Avec Jules Romains, la vie collective et la société entrent triomphalement dans notre littérature. […] L’homme s’efface, et les hommes s’avancent. Dans la brèche laissée par l’homme, se précipitent les masses. La crise de l’humanisme et la mort de l’homme chantée autour de nous, de Picasso à Michel Foucault, par tant d’artistes et de philosophes, Jules Romains, pour sa part, la ressent profondément. Il éprouve qu’un dieu s’écroule. Il cherche, de toute son âme, à le remplacer par un autre : le groupe, la société, tout ce qui est lié à ce phénomène formidable, vieux maintenant de 5000 ans, mais dont l’importance et le poids n’ont cessé de s’accentuer jusqu’à l’écrasement : ce développement de la ville dont nous parlaient déjà un Rimbaud, un Verhaeren, et surtout un Baudelaire quand il évoquait en une formule saisissante, rappelée par Jallez à Jerphanion dans leur thurne de la rue d’Ulm, « la fréquentation des villes énormes, et le croisement de leurs innombrables rapports ». […]
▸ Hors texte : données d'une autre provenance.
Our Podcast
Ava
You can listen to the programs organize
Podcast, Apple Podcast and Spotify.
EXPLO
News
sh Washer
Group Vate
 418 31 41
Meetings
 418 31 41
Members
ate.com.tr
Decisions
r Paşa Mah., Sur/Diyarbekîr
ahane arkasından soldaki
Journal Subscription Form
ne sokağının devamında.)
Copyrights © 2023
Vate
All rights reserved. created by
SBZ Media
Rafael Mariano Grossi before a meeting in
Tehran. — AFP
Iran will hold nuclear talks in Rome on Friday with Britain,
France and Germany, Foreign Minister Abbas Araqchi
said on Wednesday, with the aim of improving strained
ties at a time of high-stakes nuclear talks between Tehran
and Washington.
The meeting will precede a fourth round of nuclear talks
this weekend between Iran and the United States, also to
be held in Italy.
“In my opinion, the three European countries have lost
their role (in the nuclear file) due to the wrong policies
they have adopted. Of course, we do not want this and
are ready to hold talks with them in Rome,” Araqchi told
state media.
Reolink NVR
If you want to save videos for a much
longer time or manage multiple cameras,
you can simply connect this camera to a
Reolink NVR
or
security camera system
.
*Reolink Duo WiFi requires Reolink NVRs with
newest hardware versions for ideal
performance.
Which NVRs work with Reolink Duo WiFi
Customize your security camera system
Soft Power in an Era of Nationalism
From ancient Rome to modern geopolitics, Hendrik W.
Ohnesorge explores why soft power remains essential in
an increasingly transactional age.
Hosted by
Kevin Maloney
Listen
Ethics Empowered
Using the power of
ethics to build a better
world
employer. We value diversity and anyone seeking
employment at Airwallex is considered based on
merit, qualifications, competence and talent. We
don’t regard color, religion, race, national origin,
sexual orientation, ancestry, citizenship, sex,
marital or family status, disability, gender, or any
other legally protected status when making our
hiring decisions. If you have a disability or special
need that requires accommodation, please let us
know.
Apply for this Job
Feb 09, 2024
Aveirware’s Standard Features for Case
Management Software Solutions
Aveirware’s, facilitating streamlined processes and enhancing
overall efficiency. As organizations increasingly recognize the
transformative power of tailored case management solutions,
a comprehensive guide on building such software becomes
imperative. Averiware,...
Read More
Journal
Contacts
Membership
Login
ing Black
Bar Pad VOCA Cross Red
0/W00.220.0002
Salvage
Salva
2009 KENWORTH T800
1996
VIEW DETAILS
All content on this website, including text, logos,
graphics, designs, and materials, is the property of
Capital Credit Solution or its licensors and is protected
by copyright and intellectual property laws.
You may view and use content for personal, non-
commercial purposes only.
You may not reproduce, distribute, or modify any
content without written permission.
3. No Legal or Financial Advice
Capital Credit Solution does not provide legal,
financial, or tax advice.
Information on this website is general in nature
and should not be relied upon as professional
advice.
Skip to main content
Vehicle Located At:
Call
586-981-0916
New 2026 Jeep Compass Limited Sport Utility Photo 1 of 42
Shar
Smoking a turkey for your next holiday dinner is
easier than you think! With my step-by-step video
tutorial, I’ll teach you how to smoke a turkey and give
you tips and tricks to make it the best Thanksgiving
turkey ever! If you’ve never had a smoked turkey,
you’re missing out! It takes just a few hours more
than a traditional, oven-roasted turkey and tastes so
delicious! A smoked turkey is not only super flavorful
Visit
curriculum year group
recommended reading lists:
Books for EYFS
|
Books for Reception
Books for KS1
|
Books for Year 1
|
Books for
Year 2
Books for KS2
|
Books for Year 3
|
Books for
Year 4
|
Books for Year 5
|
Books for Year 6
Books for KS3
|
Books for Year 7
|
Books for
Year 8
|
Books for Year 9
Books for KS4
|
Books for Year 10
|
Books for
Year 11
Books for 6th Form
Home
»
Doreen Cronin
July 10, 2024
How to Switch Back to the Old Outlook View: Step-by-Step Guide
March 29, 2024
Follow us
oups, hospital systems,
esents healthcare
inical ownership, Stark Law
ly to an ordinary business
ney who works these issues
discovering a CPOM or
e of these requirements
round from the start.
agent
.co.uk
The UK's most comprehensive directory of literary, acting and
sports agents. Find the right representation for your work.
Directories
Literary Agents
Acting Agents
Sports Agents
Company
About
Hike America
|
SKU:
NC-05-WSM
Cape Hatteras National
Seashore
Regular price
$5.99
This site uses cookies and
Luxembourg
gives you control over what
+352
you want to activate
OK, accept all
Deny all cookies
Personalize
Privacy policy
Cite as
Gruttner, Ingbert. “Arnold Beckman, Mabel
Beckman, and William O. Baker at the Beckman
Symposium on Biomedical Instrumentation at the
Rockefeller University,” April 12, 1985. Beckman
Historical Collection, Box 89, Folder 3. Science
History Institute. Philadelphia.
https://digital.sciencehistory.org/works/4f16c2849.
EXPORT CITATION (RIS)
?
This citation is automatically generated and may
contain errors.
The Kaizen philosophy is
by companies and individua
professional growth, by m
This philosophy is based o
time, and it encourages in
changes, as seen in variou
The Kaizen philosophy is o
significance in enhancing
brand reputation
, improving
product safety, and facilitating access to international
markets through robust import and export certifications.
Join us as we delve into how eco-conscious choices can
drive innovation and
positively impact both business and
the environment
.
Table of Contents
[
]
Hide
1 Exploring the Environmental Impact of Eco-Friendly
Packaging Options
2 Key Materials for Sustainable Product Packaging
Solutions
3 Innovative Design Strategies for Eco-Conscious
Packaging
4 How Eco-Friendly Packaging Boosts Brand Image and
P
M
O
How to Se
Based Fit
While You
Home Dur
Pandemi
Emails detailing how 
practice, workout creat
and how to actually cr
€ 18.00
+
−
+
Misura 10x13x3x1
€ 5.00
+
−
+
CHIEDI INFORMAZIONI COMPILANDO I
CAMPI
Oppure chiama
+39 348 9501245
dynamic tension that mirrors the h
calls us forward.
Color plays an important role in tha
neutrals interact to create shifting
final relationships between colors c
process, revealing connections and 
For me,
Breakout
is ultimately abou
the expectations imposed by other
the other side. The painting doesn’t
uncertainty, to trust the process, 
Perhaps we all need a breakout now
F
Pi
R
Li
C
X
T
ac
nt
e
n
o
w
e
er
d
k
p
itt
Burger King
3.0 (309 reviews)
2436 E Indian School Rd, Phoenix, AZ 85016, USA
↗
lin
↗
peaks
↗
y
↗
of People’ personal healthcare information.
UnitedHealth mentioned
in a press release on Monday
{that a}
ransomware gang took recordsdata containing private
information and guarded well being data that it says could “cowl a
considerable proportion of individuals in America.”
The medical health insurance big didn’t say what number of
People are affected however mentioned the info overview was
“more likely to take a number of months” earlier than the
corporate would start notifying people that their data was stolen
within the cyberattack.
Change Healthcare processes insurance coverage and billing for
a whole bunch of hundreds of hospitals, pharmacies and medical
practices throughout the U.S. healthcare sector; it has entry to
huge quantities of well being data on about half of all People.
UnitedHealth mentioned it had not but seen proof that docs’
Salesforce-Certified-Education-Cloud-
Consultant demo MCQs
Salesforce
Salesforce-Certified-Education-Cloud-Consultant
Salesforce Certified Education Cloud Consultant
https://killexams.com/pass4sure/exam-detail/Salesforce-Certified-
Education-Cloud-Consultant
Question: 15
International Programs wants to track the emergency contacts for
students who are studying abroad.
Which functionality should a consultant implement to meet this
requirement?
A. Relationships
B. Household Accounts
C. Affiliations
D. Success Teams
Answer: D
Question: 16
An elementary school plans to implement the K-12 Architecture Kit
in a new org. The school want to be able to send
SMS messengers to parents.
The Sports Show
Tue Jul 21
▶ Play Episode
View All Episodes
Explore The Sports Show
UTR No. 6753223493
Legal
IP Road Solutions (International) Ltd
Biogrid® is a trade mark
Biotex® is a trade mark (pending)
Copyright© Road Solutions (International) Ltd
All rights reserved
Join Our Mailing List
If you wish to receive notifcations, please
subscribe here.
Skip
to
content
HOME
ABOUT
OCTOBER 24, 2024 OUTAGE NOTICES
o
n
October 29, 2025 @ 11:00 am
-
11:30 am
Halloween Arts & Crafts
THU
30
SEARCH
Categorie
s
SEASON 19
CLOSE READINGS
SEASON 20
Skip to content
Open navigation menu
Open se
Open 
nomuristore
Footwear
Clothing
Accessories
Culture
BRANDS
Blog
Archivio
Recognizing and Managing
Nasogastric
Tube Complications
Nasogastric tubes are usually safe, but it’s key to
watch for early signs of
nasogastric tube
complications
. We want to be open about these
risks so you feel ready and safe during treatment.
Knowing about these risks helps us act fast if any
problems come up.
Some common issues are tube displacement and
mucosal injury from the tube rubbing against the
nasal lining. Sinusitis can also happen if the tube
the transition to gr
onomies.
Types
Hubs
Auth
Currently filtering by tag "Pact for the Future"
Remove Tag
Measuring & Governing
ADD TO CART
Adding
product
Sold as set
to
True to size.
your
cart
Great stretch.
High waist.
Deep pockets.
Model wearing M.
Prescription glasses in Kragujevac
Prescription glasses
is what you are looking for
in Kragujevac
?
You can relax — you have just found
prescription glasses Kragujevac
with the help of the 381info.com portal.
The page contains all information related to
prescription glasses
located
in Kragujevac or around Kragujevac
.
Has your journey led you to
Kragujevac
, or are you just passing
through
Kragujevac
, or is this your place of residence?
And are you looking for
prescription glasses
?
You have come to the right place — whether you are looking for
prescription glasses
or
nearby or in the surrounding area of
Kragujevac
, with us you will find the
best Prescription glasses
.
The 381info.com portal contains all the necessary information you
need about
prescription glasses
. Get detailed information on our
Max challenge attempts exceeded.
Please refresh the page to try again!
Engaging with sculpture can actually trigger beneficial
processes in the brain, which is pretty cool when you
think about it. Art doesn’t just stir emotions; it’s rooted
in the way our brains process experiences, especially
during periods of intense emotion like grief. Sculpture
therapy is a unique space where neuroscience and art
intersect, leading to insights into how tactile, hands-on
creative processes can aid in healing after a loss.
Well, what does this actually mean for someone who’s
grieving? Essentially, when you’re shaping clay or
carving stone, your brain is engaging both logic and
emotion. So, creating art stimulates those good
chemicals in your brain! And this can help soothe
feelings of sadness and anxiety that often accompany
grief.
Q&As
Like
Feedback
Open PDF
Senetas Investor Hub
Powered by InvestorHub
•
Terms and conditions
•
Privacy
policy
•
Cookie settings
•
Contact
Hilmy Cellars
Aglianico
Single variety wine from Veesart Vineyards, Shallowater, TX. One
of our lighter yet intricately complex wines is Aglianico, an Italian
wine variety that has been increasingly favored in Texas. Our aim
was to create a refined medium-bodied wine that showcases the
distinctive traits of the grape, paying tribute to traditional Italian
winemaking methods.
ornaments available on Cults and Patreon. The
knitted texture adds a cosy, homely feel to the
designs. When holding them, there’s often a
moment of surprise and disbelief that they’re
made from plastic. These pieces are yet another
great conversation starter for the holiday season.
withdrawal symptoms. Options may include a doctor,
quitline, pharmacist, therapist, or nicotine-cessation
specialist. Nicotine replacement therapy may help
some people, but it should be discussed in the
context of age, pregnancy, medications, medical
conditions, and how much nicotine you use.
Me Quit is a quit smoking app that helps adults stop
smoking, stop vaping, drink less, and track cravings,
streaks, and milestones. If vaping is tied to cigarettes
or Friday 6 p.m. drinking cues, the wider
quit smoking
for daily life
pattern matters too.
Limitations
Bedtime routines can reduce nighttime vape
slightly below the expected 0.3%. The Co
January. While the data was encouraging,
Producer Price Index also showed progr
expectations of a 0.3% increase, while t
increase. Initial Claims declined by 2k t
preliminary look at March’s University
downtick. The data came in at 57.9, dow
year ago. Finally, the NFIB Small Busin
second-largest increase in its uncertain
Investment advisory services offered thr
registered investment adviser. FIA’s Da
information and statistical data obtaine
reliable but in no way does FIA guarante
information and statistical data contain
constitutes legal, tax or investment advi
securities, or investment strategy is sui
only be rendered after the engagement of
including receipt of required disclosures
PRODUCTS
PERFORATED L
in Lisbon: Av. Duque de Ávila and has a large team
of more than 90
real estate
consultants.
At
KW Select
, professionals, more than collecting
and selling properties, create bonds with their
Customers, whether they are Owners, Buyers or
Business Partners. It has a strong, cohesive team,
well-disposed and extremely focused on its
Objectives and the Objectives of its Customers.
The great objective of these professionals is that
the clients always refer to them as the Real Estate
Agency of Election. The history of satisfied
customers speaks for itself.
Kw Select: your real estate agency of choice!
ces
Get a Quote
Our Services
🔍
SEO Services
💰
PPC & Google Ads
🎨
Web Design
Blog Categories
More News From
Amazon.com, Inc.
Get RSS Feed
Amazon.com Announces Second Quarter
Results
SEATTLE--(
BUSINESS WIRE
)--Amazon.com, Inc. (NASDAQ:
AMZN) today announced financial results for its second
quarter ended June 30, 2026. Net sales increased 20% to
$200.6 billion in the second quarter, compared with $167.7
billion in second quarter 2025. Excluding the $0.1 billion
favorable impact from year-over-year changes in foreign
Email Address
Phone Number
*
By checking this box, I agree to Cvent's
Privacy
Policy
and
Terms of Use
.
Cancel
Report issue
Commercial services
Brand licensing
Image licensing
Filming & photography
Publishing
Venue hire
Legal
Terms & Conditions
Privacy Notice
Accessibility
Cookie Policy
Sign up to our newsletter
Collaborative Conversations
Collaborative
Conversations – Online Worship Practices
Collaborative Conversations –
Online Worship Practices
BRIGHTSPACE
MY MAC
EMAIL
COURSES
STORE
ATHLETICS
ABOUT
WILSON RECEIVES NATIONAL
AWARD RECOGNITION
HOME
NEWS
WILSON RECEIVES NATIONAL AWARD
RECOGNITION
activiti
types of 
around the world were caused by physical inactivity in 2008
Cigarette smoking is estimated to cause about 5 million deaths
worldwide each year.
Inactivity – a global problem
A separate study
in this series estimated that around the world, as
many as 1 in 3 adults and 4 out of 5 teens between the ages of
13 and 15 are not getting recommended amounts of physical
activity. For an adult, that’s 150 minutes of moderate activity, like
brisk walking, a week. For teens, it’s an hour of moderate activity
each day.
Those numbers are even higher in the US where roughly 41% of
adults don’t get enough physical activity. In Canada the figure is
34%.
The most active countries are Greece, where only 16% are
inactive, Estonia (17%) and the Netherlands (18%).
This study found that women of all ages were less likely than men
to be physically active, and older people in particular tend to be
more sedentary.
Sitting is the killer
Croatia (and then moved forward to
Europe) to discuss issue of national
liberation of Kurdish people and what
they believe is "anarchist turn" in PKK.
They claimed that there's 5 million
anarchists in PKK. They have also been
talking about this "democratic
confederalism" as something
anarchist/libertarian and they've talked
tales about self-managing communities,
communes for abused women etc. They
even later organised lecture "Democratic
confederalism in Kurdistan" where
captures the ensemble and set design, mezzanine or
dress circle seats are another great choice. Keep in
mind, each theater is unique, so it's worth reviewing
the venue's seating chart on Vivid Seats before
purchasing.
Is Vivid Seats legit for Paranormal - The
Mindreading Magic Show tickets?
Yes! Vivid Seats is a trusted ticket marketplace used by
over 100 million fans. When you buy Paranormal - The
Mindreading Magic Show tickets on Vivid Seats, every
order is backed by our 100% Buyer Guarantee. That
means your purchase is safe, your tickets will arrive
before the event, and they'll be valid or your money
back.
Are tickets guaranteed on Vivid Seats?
Jules Romains, bien entendu, n’est pas le seul interprète, en notre temps, de ce grand élan de collectivisation que traduisent, sous des formes bien diverses, et pour prendre des exemples aussi éloignés que possibles les uns des autres, le développement des syndicats ou de la sociologie, la construction des grands ensembles, la poésie de Verhaeren […] Nous savons, sans doute, que les rapports entre Jules Romains et un Durkheim ou un Lévy-Bruhl, maîtres de la sociologie française, relèvent plutôt, pour parler le langage des ethnologues, de la convergence que de la diffusion – c’est-à-dire qu’il s’agit plutôt de rencontre que d’influence. Mais le phénomène n’en est que plus frappant. Ce qui impose à cet âge ses dimensions sociales, c’est notre maître à tous, le maître de la mode et de la philosophie, le maître des moeurs et des idées : l’air du temps, la sensibilité d’une époque, la conjonction des forces poussées en avant par le passé – en un seul mot, l’histoire.

[…]

En un sens, Balzac et Zola, Claudel et Proust – et Hugo avant eux – avaient déjà eu un peu plus qu’une intuition de la totalité. Mais elle prenait toujours appui sur des héros privilégiés, elle rayonnait à partir d’eux. Elle s’exprimait, chez Balzac, par la juxtaposition répétitive des aventures des Vautrin, des Rubempré, des Rastignac ou des Marsay ; chez Zola, par la filiation héréditaire au sein des Rougon-Macquart ; chez Proust, par l’organisation du monde autour d’un narrateur central auquel tout se rapporte d’un monde qui change et d’un temps qui s’écoule ; chez Claudel, par le catholicisme, où la personne humaine et l’universel sont, à travers l’incarnation du Christ, articulés dans le corps universel et dans l’âme collective.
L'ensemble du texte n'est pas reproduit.